The Weekly paper of the New Communist Party of Britain
Week commencing 28th April 2023
The Weekly paper of the New Communist Party of Britain
Russia has condemned the UK’s decision to send depleted uranium (DU) shells to Ukraine, saying the move marks an “all out escalation” after the British Ministry of Defence confirmed the radioactive weapons were already in Kiev’s hands. The Russians say they now control over 90 per cent of Bakhmut and the Wagner forces say that the numbers of Ukrainian deserters is on the up and up as the Russian mop up operation enters its final stage on the front-line city of the Donbas.
More and more Ukrainian soldiers are giving up the fight. According to the Wagner Group, they are dropping their arms and running away after being told to fight to the death in Bakhmut. Yevgeny Prigozhin, the founder of the Russian ‘foreign legion’ that offers convicts pardons in return for six months service in the Donbas, says “revolts have begun among the servicemen of the Ukrainian armed forces in Chasov Yar and Konstantinovka. They are dropping their arms, rising and leaving”.
Meanwhile Brazilian president Lula da Silva has renewed his call for an end to the fighting during top-level talks with the Portuguese leadership in Lisbon last weekend.

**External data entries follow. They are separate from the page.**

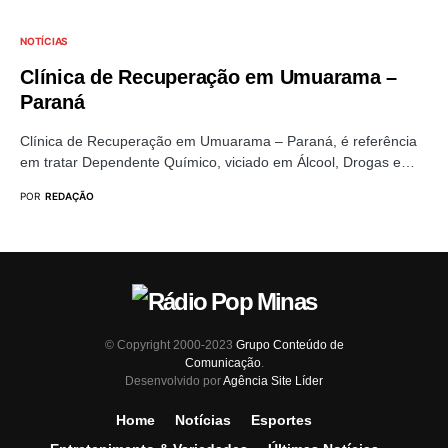
NOTÍCIAS
Clínica de Recuperação em Umuarama –
Paraná
Clínica de Recuperação em Umuarama – Paraná, é referência
em tratar Dependente Químico, viciado em Álcool, Drogas e…
POR
REDAÇÃO
© Copyright 2000-2023
Grupo Conteúdo de
Comunicação
.
Desenvolvido por
Agência Site Líder
Home
Notícias
Esportes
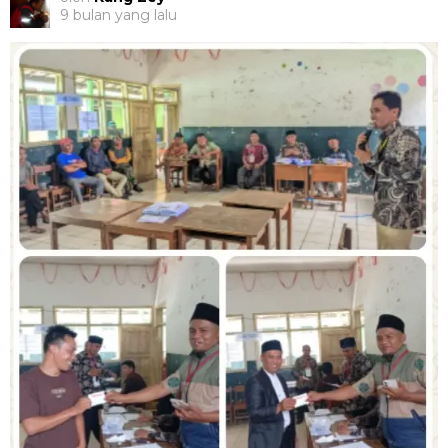
9 bulan yang lalu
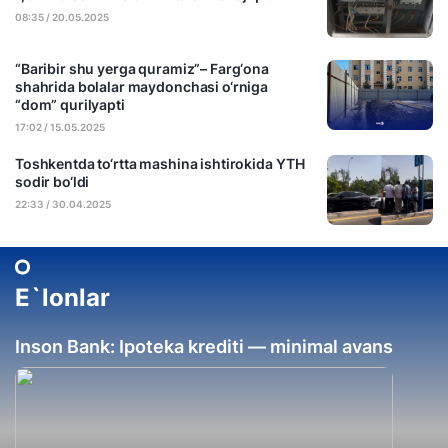
08:35 / 20.05.2025
“Baribir shu yerga quramiz”– Farg‘ona
shahrida bolalar maydonchasi o‘rniga
“dom” qurilyapti
17:02 / 15.05.2025
Toshkentda to‘rtta mashina ishtirokida YTH
sodir bo‘ldi
22:33 / 30.04.2025
E`lonlar
Inson Bank: Ipoteka krediti — minimal avans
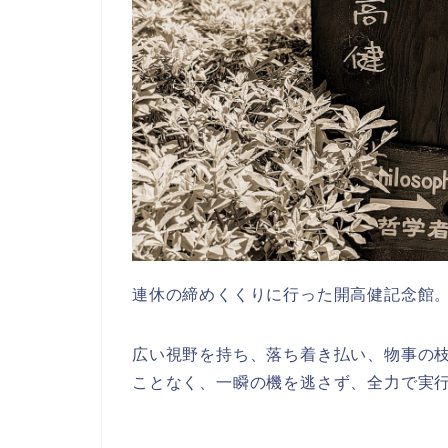
連休の締めくくりに行った開高健記念館
広い視野を持ち、落ち着き払い、物事の
ことなく、一瞬の機を逃さず、全力で実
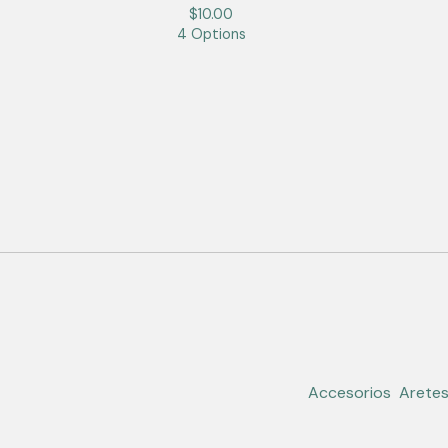
$
10.00
4 Options
Accesorios
Arete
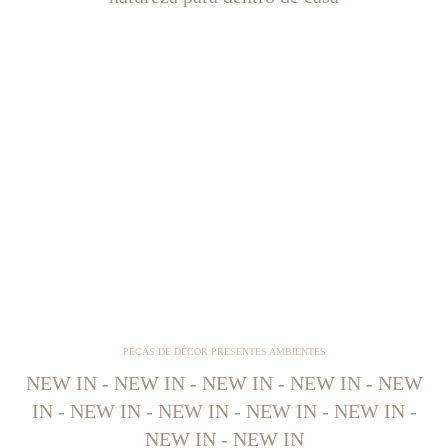
PEÇAS DE DÉCOR PRESENTES AMBIENTES
NEW IN - NEW IN - NEW IN - NEW IN - NEW
IN - NEW IN - NEW IN - NEW IN - NEW IN -
NEW IN - NEW IN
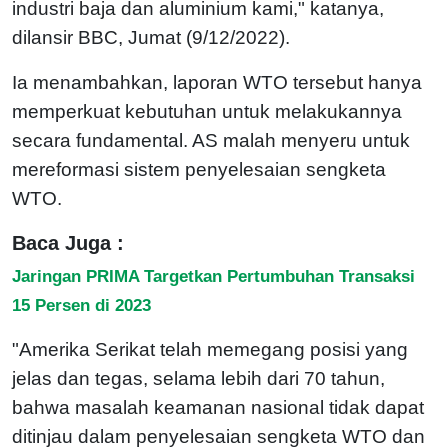
industri baja dan aluminium kami," katanya,
dilansir BBC, Jumat (9/12/2022).
Ia menambahkan, laporan WTO tersebut hanya
memperkuat kebutuhan untuk melakukannya
secara fundamental. AS malah menyeru untuk
mereformasi sistem penyelesaian sengketa
WTO.
Baca Juga :
Jaringan PRIMA Targetkan Pertumbuhan Transaksi
15 Persen di 2023
"Amerika Serikat telah memegang posisi yang
jelas dan tegas, selama lebih dari 70 tahun,
bahwa masalah keamanan nasional tidak dapat
ditinjau dalam penyelesaian sengketa WTO dan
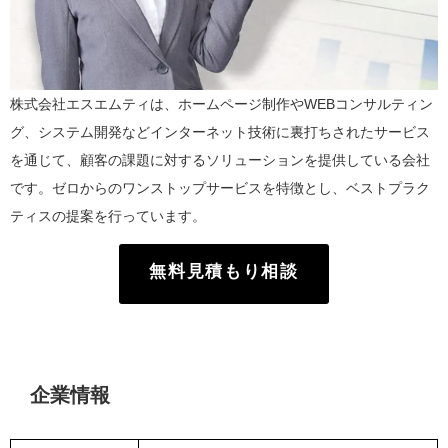
株式会社エスエムティは、ホームページ制作やWEBコンサルティン
グ、システム開発などインターネット技術に裏打ちされたサービス
を通じて、顧客の課題に対するソリューションを提供している会社
です。ゼロからのワンストップサービスを特徴とし、ベストプラク
ティスの提案を行っています。
無料見積もり相談
企業情報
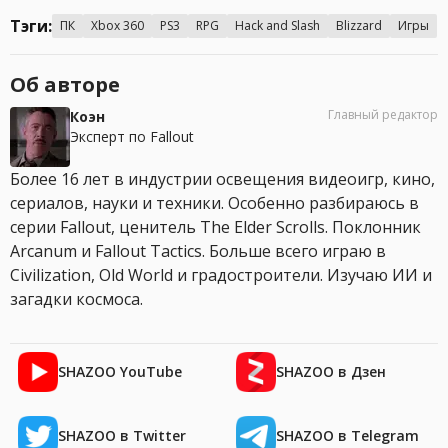
Тэги:
ПК
Xbox 360
PS3
RPG
Hack and Slash
Blizzard
Игры
Об авторе
Главный редактор
Коэн
Эксперт по Fallout
Более 16 лет в индустрии освещения видеоигр, кино,
сериалов, науки и техники. Особенно разбираюсь в
серии Fallout, ценитель The Elder Scrolls. Поклонник
Arcanum и Fallout Tactics. Больше всего играю в
Civilization, Old World и градостроители. Изучаю ИИ и
загадки космоса.
SHAZOO YouTube
SHAZOO в Дзен
SHAZOO в Twitter
SHAZOO в Telegram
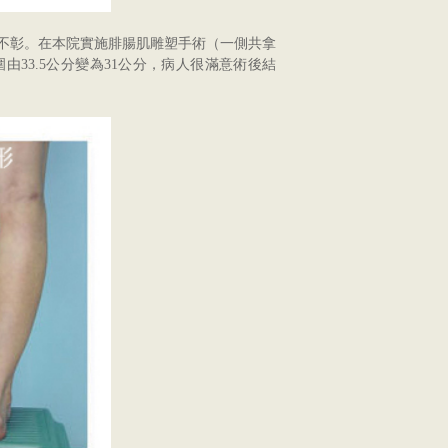
不彰。在本院實施腓腸肌雕塑手術（一側共拿
33.5公分變為31公分，病人很滿意術後結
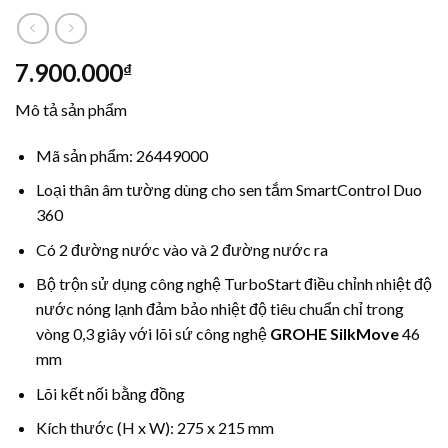
7.900.000
₫
Mô tả sản phẩm
Mã sản phẩm: 26449000
Loại thân âm tường dùng cho sen tắm SmartControl Duo
360
Có 2 đường nước vào và 2 đường nước ra
Bộ trộn sử dụng công nghệ TurboStart điều chỉnh nhiệt độ
nước nóng lạnh đảm bảo nhiệt độ tiêu chuẩn chỉ trong
vòng 0,3 giây với lõi sứ công nghệ
GROHE SilkMove
46
mm
Lõi kết nối bằng đồng
Kích thước (H x W): 275 x 215 mm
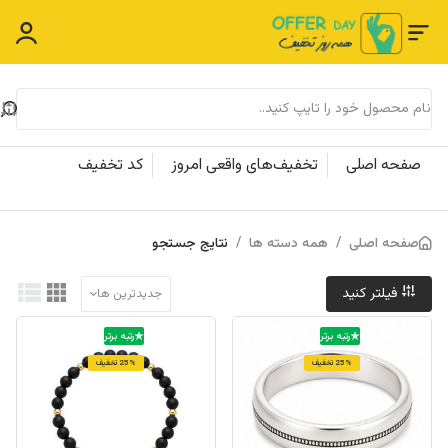
صفحه اصلی
تخفیف‌های واقعی امروز
کد تخفیف
صفحه اصلی
/
همه دسته ها
/
نتایج جستجو
فیلتر کنید
جدیدترین ها
رتبه برتر
رتبه برتر
25% تخفیف
25% تخفیف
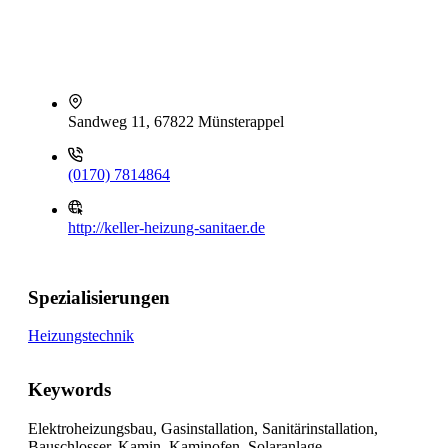
Sandweg 11, 67822 Münsterappel
(0170) 7814864
http://keller-heizung-sanitaer.de
Spezialisierungen
Heizungstechnik
Keywords
Elektroheizungsbau, Gasinstallation, Sanitärinstallation,
Bauschlosser, Kamin, Kaminofen, Solaranlage,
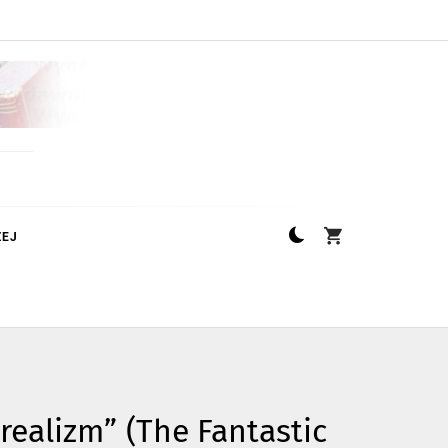
ZEJ
realizm” (The Fantastic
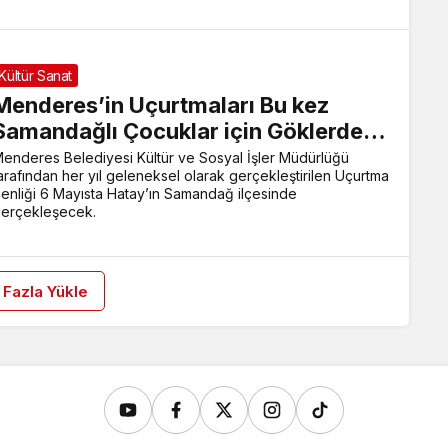
Kültür Sanat
Menderes’in Uçurtmaları Bu kez
Samandağlı Çocuklar için Göklerde…
enderes Belediyesi Kültür ve Sosyal İşler Müdürlüğü
arafından her yıl geleneksel olarak gerçekleştirilen Uçurtma
enliği 6 Mayısta Hatay’ın Samandağ ilçesinde
erçekleşecek.
 Fazla Yükle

Lula said that it was necessary to "choose a third way" to build peace for the conflict in Ukraine. "I don't want to please anyone. I want to build a way to bring the two (Russia and Ukraine) to the table," he said.
In a joint declaration, Lula and Portuguese President Marcelo Rebelo de Sousa stressed their commitment to international law, the UN Charter, and peaceful resolutions of conflicts. They said Portugal and Brazil support the full functioning of the Black Sea Grain Initiative, which was brokered by Turkey and the United Nations, and signed by Russia and Ukraine in July 2022 to establish a maritime humanitarian corridor for grain and fertiliser export from the two countries.
At the United Nations, Russian Foreign Minister Sergei Lavrov wrapped up his month-long presidency of the Security Council with a call to move the world forum’s headquarters from New York to a neutral city in the Global South following the refusal of the USA to issue visas to accredited Russian journalists to cover their country's presidency of the UN Security Council.
Last week the Sunak government confirmed that the UK has already started delivering DU ammunition for the Challenger 2 tanks Britain is shipping to Ukraine and that no attempt would be made to track where the weapons are used.
Depleted uranium is the main by-product of uranium enrichment and it is a chemically and radiologically toxic heavy metal. This dense metal is used in munitions for its penetrating ability and as a protective material in armoured vehicles. Air, soil, water and vegetation could potentially be contaminated and affected by its residues.
The Russians have denounced the UK for “absolute recklessness, irresponsibility and impunity” in supplying these DU shells to the Zelensky regime that, they say, are likely to “cause irreparable harm” to the health of Ukrainians and inflict “tremendous economic damage to the agro-industrial complex” in the region.
The Kremlin said that: “It has by now become self-evident that the West intends this country to become not only an anti-Russian military ‘shooting range’, but also a radioactive landfill – with all the ensuing grave consequences for the health of local residents and the environment in the region.”
Russia’s envoy to Britain, Ambassador Andrei Kelin, warned that DU munitions will be a “terrible thing… for the agriculture and for the people” of Ukraine, saying radioactive residue could contaminate the country’s water and soil “for at least six generations”.